[Saved entries]

○ ○ ○

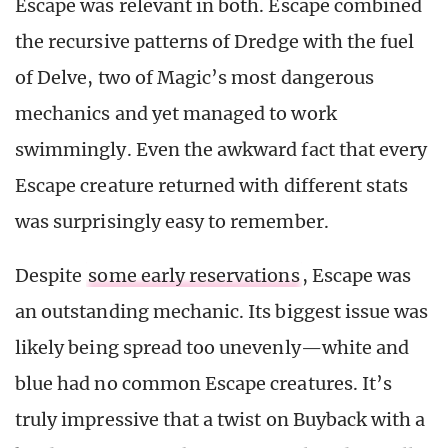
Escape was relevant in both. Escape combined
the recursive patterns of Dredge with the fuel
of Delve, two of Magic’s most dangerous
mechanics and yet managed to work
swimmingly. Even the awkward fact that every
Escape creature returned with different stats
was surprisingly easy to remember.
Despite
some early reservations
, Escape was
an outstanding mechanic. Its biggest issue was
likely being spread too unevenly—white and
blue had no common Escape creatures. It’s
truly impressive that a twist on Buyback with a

○ ○ ○

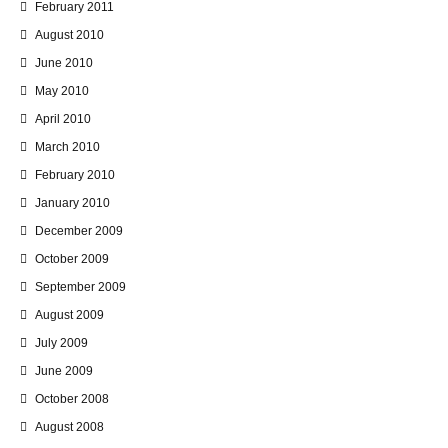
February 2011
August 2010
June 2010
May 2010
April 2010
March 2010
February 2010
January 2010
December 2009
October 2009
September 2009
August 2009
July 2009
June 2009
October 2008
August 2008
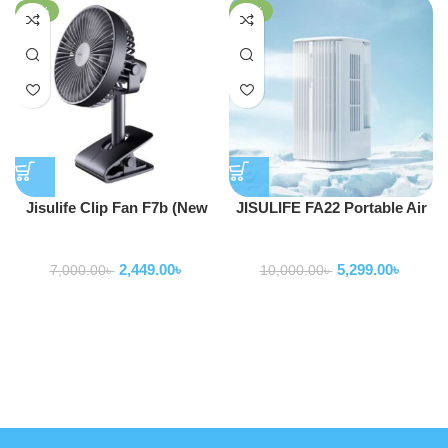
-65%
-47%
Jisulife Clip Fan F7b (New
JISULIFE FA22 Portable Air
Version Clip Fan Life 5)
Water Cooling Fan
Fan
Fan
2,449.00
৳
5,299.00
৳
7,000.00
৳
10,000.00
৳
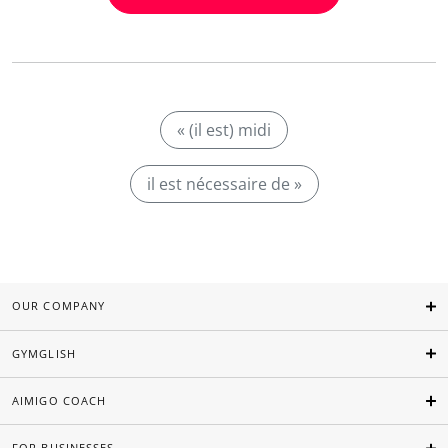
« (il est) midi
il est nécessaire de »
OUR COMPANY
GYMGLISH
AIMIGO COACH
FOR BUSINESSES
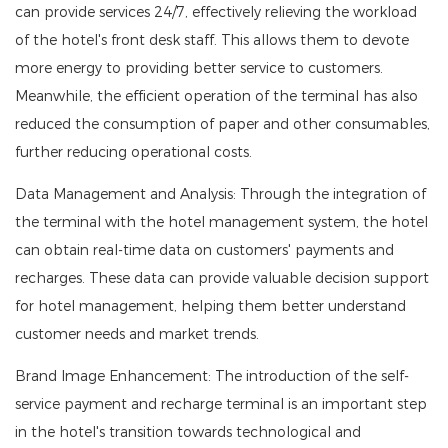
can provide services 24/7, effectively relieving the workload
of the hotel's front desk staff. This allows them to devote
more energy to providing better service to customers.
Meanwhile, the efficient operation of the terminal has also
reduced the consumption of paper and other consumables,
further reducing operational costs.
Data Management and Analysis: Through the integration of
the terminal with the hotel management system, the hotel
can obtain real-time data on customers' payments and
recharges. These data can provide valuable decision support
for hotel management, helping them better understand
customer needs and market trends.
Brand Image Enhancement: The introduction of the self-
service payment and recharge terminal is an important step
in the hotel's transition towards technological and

○ ○ ○

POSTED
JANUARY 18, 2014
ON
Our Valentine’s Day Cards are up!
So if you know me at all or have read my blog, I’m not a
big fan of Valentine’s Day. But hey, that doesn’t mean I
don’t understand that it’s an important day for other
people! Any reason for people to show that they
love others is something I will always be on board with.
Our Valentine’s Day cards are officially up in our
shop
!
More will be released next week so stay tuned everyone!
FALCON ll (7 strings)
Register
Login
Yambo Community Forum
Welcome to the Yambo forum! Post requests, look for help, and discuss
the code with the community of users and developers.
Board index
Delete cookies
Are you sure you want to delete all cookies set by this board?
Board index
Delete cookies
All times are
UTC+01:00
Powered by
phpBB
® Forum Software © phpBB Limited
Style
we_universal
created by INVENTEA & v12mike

○ ○ ○

▸ Task: Out of the entries above, write out only the lines between the line holding "Escape was relevant in both. Escape combined" and the line holding "blue had no common Escape creatures. It’s", inclusive, each exactly as given.

▸ Problem solution:
Escape was relevant in both. Escape combined
the recursive patterns of Dredge with the fuel
of Delve, two of Magic’s most dangerous
mechanics and yet managed to work
swimmingly. Even the awkward fact that every
Escape creature returned with different stats
was surprisingly easy to remember.
Despite
some early reservations
, Escape was
an outstanding mechanic. Its biggest issue was
likely being spread too unevenly—white and
blue had no common Escape creatures. It’s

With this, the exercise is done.